Thanks for the correction on the correct spelling of Hubble, I appreciate your help. It would grate on my nerves a little too.

ops:
(My spell check allows Hubbell, probably after the Pitcher Carl Owen, and I just remembered in my mind visually two ll’s with Hubble, probably due to his middle name being Powell. (Hubble, Edwin Powell)
Regarding the issue of the age of stars, I must admit that the amount of discrepancy has become less, depending upon whom you talk to. The leading advocate of the age discrepancy of stars is, or has been, Robert Kirshner.
http://www.harvard.edu/hco/astro/peo.../kirshner.htmlof Harvard. Two years ago it was an issue he normally presented to his astronomy classes, I am not sure what he teaches now.
The age of stars within Globular Clusters has been slowly massaged in the last few years into conformance to the age of the universe, with the youngest possible range in the age of stars within these clusters fitting into the oldest possible age of the universe; !4 billion years, give or take a billion years.

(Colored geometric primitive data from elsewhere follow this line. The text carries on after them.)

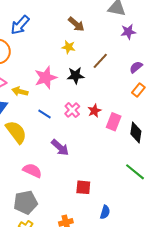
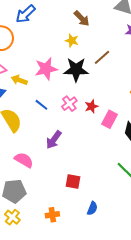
black star: (76, 76) -> (76, 70), size x1.4
purple arrow: (60, 148) -> (54, 140), turned 78

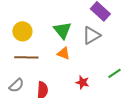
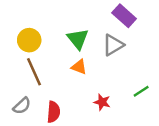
brown line: (26, 57) -> (34, 72), turned 65

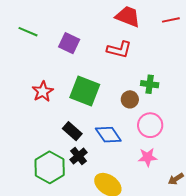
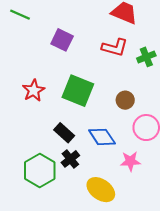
green line: (28, 32) -> (20, 15), moved
green cross: (150, 84) -> (146, 57), moved, turned -30
pink star: (148, 157) -> (130, 161), moved

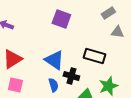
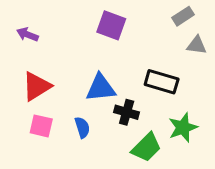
blue triangle: (54, 60) -> (101, 88), turned -40
blue semicircle: (53, 85) -> (82, 127), moved

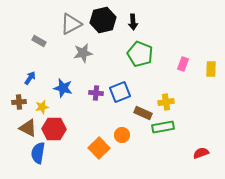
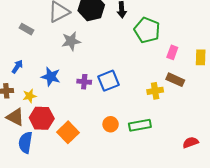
green pentagon: (140, 54) -> (147, 30), moved
brown rectangle: (143, 113) -> (175, 80), moved
green rectangle: (163, 127) -> (140, 125), moved
orange square: (99, 148) -> (68, 132), moved

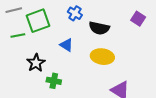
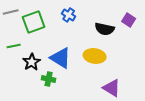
black semicircle: (99, 28) -> (105, 29), moved
green line: (18, 35) -> (14, 46), moved
blue triangle: (66, 45) -> (61, 58), moved, size x1.6

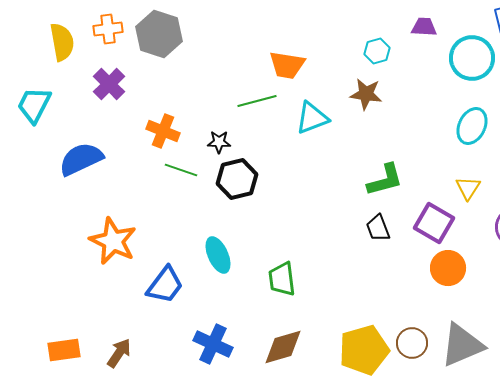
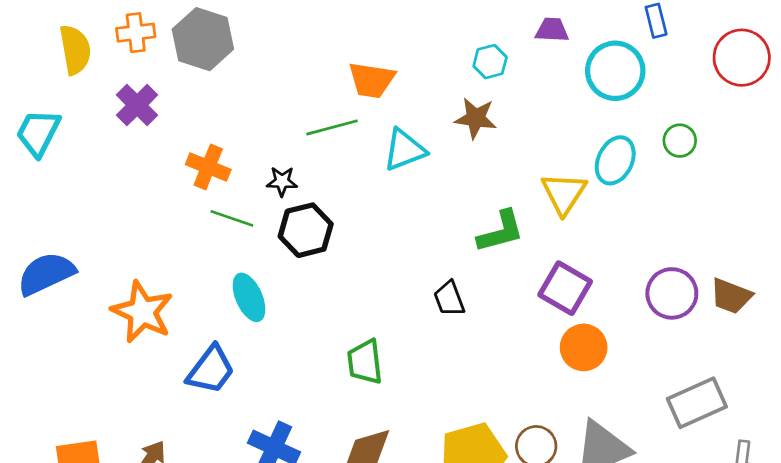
blue semicircle: (81, 159) -> (46, 274), moved
yellow triangle: (468, 188) -> (564, 193), moved, size x1.4
black trapezoid: (378, 228) -> (449, 299), moved
cyan ellipse: (218, 255) -> (249, 297), moved

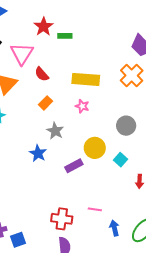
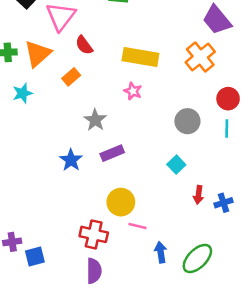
orange rectangle: (45, 103) -> (71, 77), moved
yellow circle: (95, 148) -> (121, 202), moved
blue star: (38, 153) -> (71, 160), moved
purple rectangle: (74, 166) -> (112, 153), moved

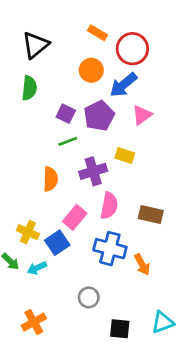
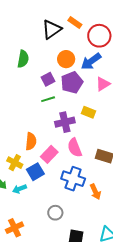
black triangle: (35, 45) -> (52, 29), moved
orange circle: (91, 70) -> (66, 59), moved
purple square: (66, 114) -> (48, 79), turned 32
orange semicircle: (50, 179) -> (31, 141), moved
pink semicircle: (109, 206) -> (75, 148), turned 144

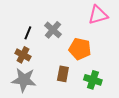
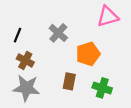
black line: (28, 33) -> (18, 35), moved
orange pentagon: (80, 49) -> (88, 54), turned -30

One thing to note, if the Hubble constant is constant, the age of the universe is ok, but if the rate of expansion was faster in the past, then the age problem reappears. It is likely that the rate of expansion of the universe was much faster in the past, this is the only way galaxies could avoid being gravitationally drawn back to each other. If this is the case, then the age of the universe is not 1/H but something smaller.
In my theory the rate of expansion is not linear, so the age of the universe is much less, something between 6.5 to 8 billion years.
Does it really make any sense that the rate of expansion is constant? If so, why? If there is an apparent “acceleration” shouldn’t there be a theoretical reason that conforms to the observed rate of expansion?